Tacoma teacher trouble

By Terrah Short

Tacoma teachers called a strike on Monday September 12th in response to inadequate decisions made by the Tacoma School Board.  The 3-year contract for these teachers ended on August 31 and the teachers wanted to discuss new terms. Of those terms were class sizes, pay and seniority. After many unsuccessful days the teachers gave an 87 percent vote to strike.

The strike itself had some 1,900 teachers in its ranks. Pierce County superior court judge, Bryan Chushcoff, had already ordered for the teachers to return to work but the strike continued.  The next court hearing was scheduled for September 27 and may occur if the judge finds it necessary.

This strike put about 28,000 students on the street.  Parents scrambled for daycare, but with so many kids parents needed to call ahead of time to see if the daycare was open.  Some older students joined in the strike or took babysitting jobs to help parents. Stephany Ngoun, a Tacoma student said, “I agree with the teachers.”  Another student went so far as to say, “You’re adults, grow up,” in response to the strike.

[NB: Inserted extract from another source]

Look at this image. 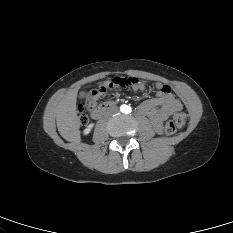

The strike means that students will have to go five days into summer vacation in order to make up for the days of school lost during the strike.

On September 21, Governor Gregoire called for both sides of the issue to meet at the table and come to an agreement.  “If no deal is reached by 3 pm this afternoon, both the district and the union will report to my office and stay until their differences are reconciled and the school doors reopen,” Gregoire said in a statement issued that morning.

September 22, the teachers took their vote on the new contract and 98.9 percent of teachers voted to end the strike and for school to resume Friday, September 23.